> TASK DATA
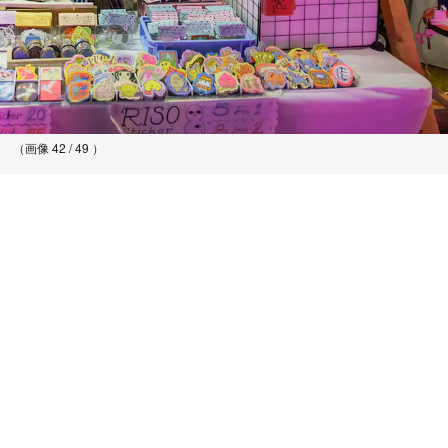
（画像 42 / 49 ）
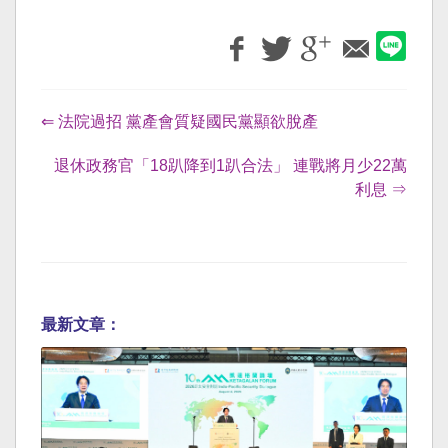
⇐ 法院過招 黨產會質疑國民黨顯欲脫產
退休政務官「18趴降到1趴合法」 連戰將月少22萬
利息 ⇒
最新文章：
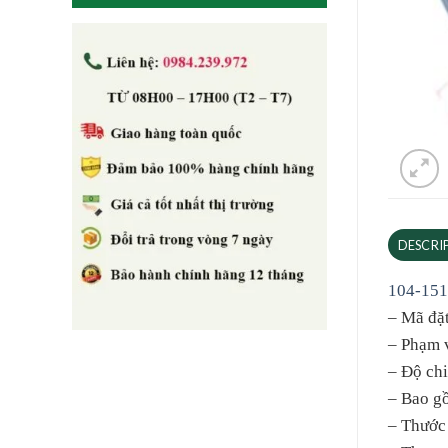
DESCRI
104-151
– Mã đặ
– Phạm v
– Độ chi
– Bao gồ
– Thước 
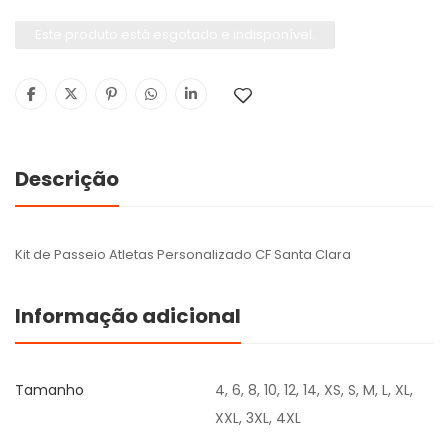
Este produto está esgotado e indisponível.
Descrição
Kit de Passeio Atletas Personalizado CF Santa Clara
Informação adicional
Tamanho
4, 6, 8, 10, 12, 14, XS, S, M, L, XL,
XXL, 3XL, 4XL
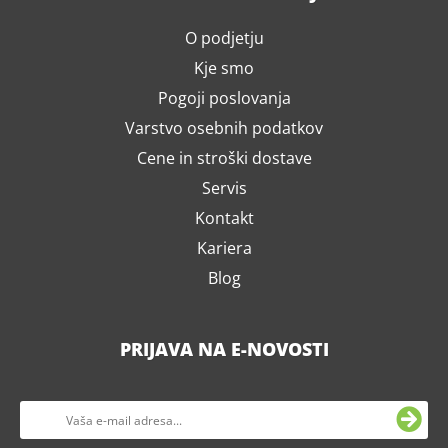
O podjetju
Kje smo
Pogoji poslovanja
Varstvo osebnih podatkov
Cene in stroški dostave
Servis
Kontakt
Kariera
Blog
PRIJAVA NA E-NOVOSTI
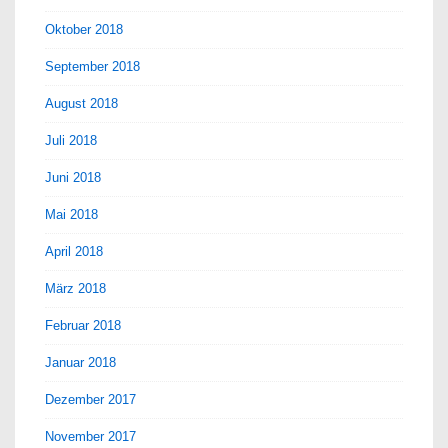
Oktober 2018
September 2018
August 2018
Juli 2018
Juni 2018
Mai 2018
April 2018
März 2018
Februar 2018
Januar 2018
Dezember 2017
November 2017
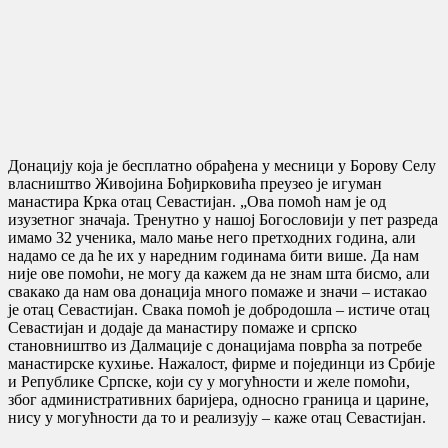
Донацију која је бесплатно обрађена у месници у Борову Селу
власништво Живојина Бођирковића преузео је игуман
манастира Крка отац Севастијан. „Ова помоћ нам је од
изузетног значаја. Тренутно у нашој Богословији у пет разреда
имамо 32 ученика, мало мање него претходних година, али
надамо се да ће их у наредним годинама бити више. Да нам
није ове помоћи, не могу да кажем да не знам шта бисмо, али
свакако да нам ова донација много помаже и значи – истакао
је отац Севастијан. Свака помоћ је добродошла – истиче отац
Севастијан и додаје да манастиру помаже и српско
становништво из Далмације с донацијама поврћа за потребе
манастирске кухиње. Нажалост, фирме и појединци из Србије
и Републике Српске, који су у могућности и желе помоћи,
због административних баријера, односно граница и царине,
нису у могућности да то и реализују – каже отац Севастијан.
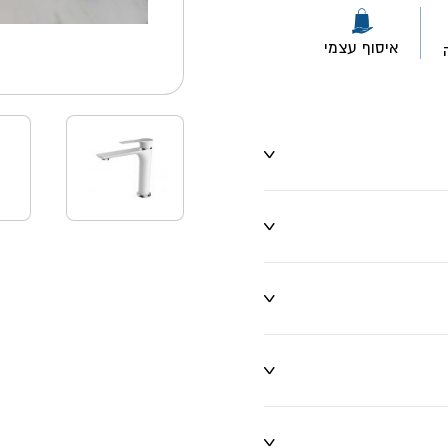
איסוף עצמי
ו שינויים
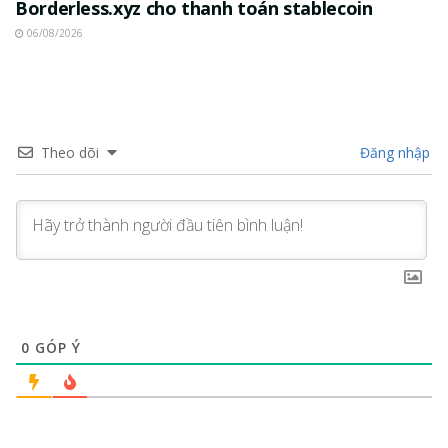
Borderless.xyz cho thanh toán stablecoin
06/08/2026
Theo dõi
Đăng nhập
0
GÓP Ý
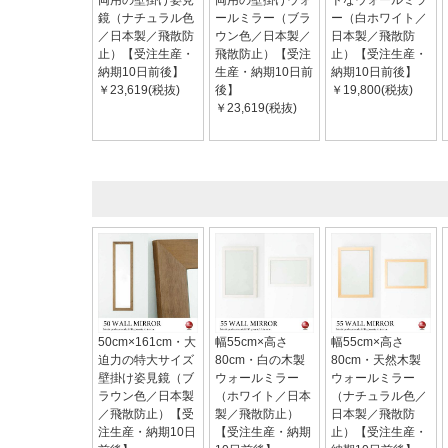
両用の壁掛け姿見
両用の壁掛けウォ
ドなウォールミラ
鏡（ナチュラル色
ールミラー（ブラ
ー（白ホワイト／
／日本製／飛散防
ウン色／日本製／
日本製／飛散防
止）【受注生産・
飛散防止）【受注
止）【受注生産・
納期10日前後】
生産・納期10日前
納期10日前後】
￥23,619(税抜)
後】
￥19,800(税抜)
￥23,619(税抜)
50cm×161cm・大
幅55cm×高さ
幅55cm×高さ
迫力の特大サイズ
80cm・白の木製
80cm・天然木製
壁掛け姿見鏡（ブ
ウォールミラー
ウォールミラー
ラウン色／日本製
（ホワイト／日本
（ナチュラル色／
／飛散防止）【受
製／飛散防止）
日本製／飛散防
注生産・納期10日
【受注生産・納期
止）【受注生産・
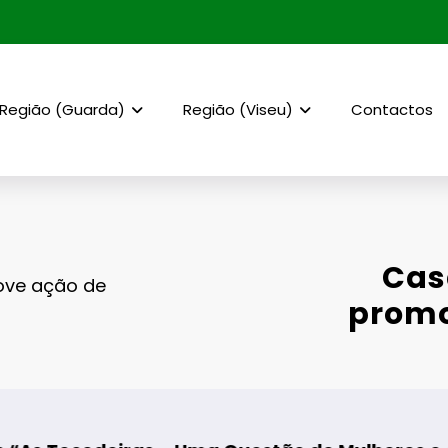
Região (Guarda)
Região (Viseu)
Contactos
Cas
ove ação de
promo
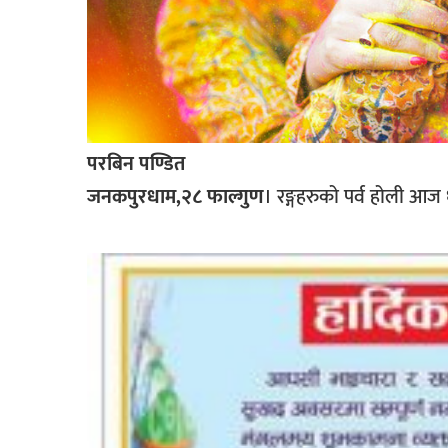
खेलकुद
मनोरञ्जन
फोटो
/
भिडियो
परबिन पण्डित
अन्य
जनकपुरधाम,२८ फाल्गुण
। रङ्गहरुको पर्व होली आ
समाज
शिक्षा
विचार
स्वास्थ्य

> HOW TO COMPLETE THIS TASK
Every line above goes into your copy exactly; no images go in.

> RESULT FOR THIS TASK
（画像 42 / 49 ）
⇐ 法院過招 黨產會質疑國民黨顯欲脫產
退休政務官「18趴降到1趴合法」 連戰將月少22萬
利息 ⇒
最新文章：
DESCRI
104-151
– Mã đặ
– Phạm v
– Độ chi
– Bao gồ
– Thước 
Este produto está esgotado e indisponível.
Descrição
Kit de Passeio Atletas Personalizado CF Santa Clara
Informação adicional
Tamanho
4, 6, 8, 10, 12, 14, XS, S, M, L, XL,
XXL, 3XL, 4XL
O podjetju
Kje smo
Pogoji poslovanja
Varstvo osebnih podatkov
Cene in stroški dostave
Servis
Kontakt
Kariera
Blog
PRIJAVA NA E-NOVOSTI
Oktober 2018
September 2018
August 2018
Juli 2018
Juni 2018
Mai 2018
April 2018
März 2018
Februar 2018
Januar 2018
Dezember 2017
November 2017
Донацију која је бесплатно обрађена у месници у Борову Селу
власништво Живојина Бођирковића преузео је игуман
манастира Крка отац Севастијан. „Ова помоћ нам је од
изузетног значаја. Тренутно у нашој Богословији у пет разреда
имамо 32 ученика, мало мање него претходних година, али
надамо се да ће их у наредним годинама бити више. Да нам
није ове помоћи, не могу да кажем да не знам шта бисмо, али
свакако да нам ова донација много помаже и значи – истакао
је отац Севастијан. Свака помоћ је добродошла – истиче отац
Севастијан и додаје да манастиру помаже и српско
становништво из Далмације с донацијама поврћа за потребе
манастирске кухиње. Нажалост, фирме и појединци из Србије
и Републике Српске, који су у могућности и желе помоћи,
због административних баријера, односно граница и царине,
нису у могућности да то и реализују – каже отац Севастијан.
איסוף עצמי
ו שינויים
Borderless.xyz cho thanh toán stablecoin
06/08/2026
Theo dõi
Đăng nhập
0
GÓP Ý
両用の壁掛け姿見
両用の壁掛けウォ
ドなウォールミラ
鏡（ナチュラル色
ールミラー（ブラ
ー（白ホワイト／
／日本製／飛散防
ウン色／日本製／
日本製／飛散防
止）【受注生産・
飛散防止）【受注
止）【受注生産・
納期10日前後】
生産・納期10日前
納期10日前後】
￥23,619(税抜)
後】
￥19,800(税抜)
￥23,619(税抜)
50cm×161cm・大
幅55cm×高さ
幅55cm×高さ
迫力の特大サイズ
80cm・白の木製
80cm・天然木製
壁掛け姿見鏡（ブ
ウォールミラー
ウォールミラー
ラウン色／日本製
（ホワイト／日本
（ナチュラル色／
／飛散防止）【受
製／飛散防止）
日本製／飛散防
注生産・納期10日
【受注生産・納期
止）【受注生産・
Região (Guarda)
Região (Viseu)
Contactos
Cas
ove ação de
promo
खेलकुद
मनोरञ्जन
फोटो
/
भिडियो
परबिन पण्डित
अन्य
जनकपुरधाम,२८ फाल्गुण
। रङ्गहरुको पर्व होली आ
समाज
शिक्षा
विचार
स्वास्थ्य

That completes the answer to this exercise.